I was born eighteen years after the end of WWII and spent my early childhood in a downtown district, bordering with what during the war was a Nazi's established Jewish ghetto, one among the biggest in Europe. In the mid 30s one third of my hometown population was Jewish, at the end of the war there still were a few thousand of them survived by chance. Others were deported to German concentration camps and died there, those few who survived never returned back. Some were killed by Nazis right here, in the outskirts of the town. As a result, only three per cent of pre-war Jewish population stayed in town. Our closest neighbors and friends were Jews.

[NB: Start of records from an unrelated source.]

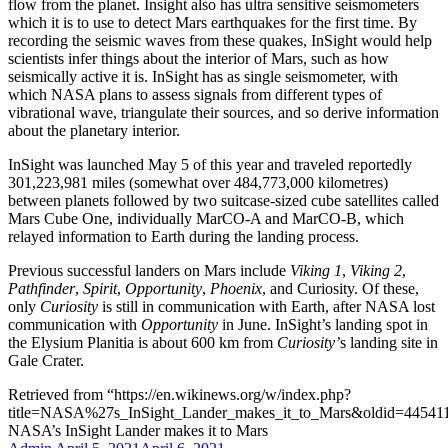
flow from the planet. Insight also has ultra sensitive seismometers
which it is to use to detect Mars earthquakes for the first time. By
recording the seismic waves from these quakes, InSight would help
scientists infer things about the interior of Mars, such as how
seismically active it is. InSight has as single seismometer, with
which NASA plans to assess signals from different types of
vibrational wave, triangulate their sources, and so derive information
about the planetary interior.
InSight was launched May 5 of this year and traveled reportedly
301,223,981 miles (somewhat over 484,773,000 kilometres)
between planets followed by two suitcase-sized cube satellites called
Mars Cube One, individually MarCO-A and MarCO-B, which
relayed information to Earth during the landing process.
Previous successful landers on Mars include
Viking 1
,
Viking 2
,
Pathfinder
,
Spirit
,
Opportunity
,
Phoenix
, and Curiosity. Of these,
only
Curiosity
is still in communication with Earth, after NASA lost
communication with
Opportunity
in June. InSight’s landing spot in
the Elysium Planitia is about 600 km from
Curiosity’
s landing site in
Gale Crater.
Retrieved from “https://en.wikinews.org/w/index.php?
title=NASA%27s_InSight_Lander_makes_it_to_Mars&oldid=44541
NASA’s InSight Lander makes it to Mars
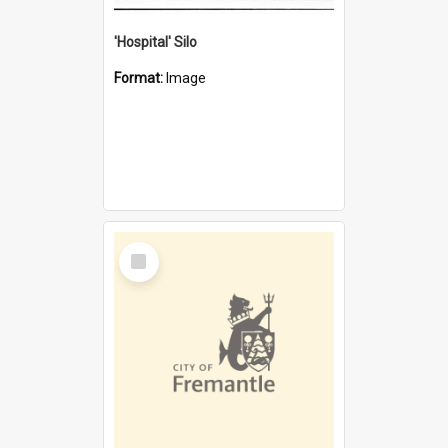
'Hospital' Silo
Format:
Image
Select
Item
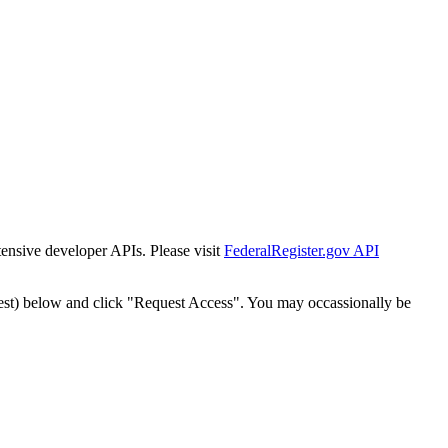
tensive developer APIs. Please visit
FederalRegister.gov API
est) below and click "Request Access". You may occassionally be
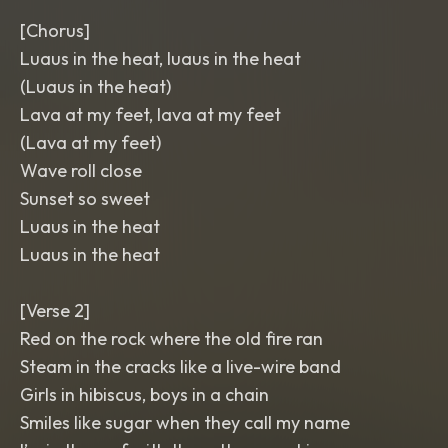
[Chorus]
Luaus in the heat, luaus in the heat
(Luaus in the heat)
Lava at my feet, lava at my feet
(Lava at my feet)
Wave roll close
Sunset so sweet
Luaus in the heat
Luaus in the heat
[Verse 2]
Red on the rock where the old fire ran
Steam in the cracks like a live-wire band
Girls in hibiscus, boys in a chain
Smiles like sugar when they call my name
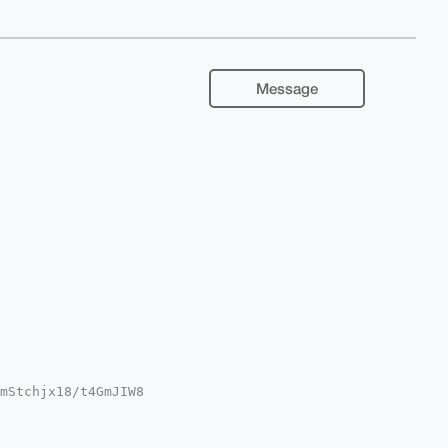
Message
mStchjx18/t4GmJIW8

RvJgup/zlDlt77xgdd

YCAwECHgcCF4AACgkQ

L0DBfxpNzINU8A/iu4
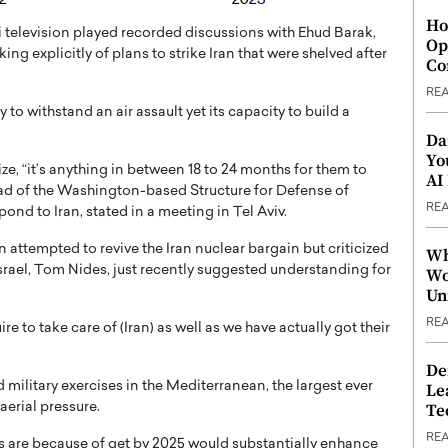
Ho
aeli television played recorded discussions with Ehud Barak,
Op
ng explicitly of plans to strike Iran that were shelved after
Co
RE
ty to withstand an air assault yet its capacity to build a
Da
Yo
, “it’s anything in between 18 to 24 months for them to
AI
ead of the Washington-based Structure for Defense of
RE
ond to Iran, stated in a meeting in Tel Aviv.
 attempted to revive the Iran nuclear bargain but criticized
Wh
srael, Tom Nides, just recently suggested understanding for
Wo
Un
RE
e to take care of (Iran) as well as we have actually got their
De
d military exercises in the Mediterranean, the largest ever
Le
Te
aerial pressure.
RE
lis are because of get by 2025 would substantially enhance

I can't remember I ever heard music coming from their apartment though. Probably, after the years of holocaust, there were not much place for music in their souls. One of the rare (still black-and-white) photos I still have from my childhood is a green sunny slope on the back of our building where 10 year old neighbor girl Rivka looked after me, a bit chubby blond boy, just started learning walking. And I remember her mum Rachele, she often feasted us flavorful dishes of unusual taste. There were a lot of partially ruined buildings around (the result of Russian bombing at the end of WWII), and plenty of abandoned too. Thousands of Jews that had predominantly inhabited the area, just disappeared, leaving the strange ghost town, which very slowly has been fulfilled with new inhabitants. Some buildings stayed ruined for decades to come, no one knew, where are the people, who lived there before the war, are they alive or not. Probably, everyone knew they will never return back though.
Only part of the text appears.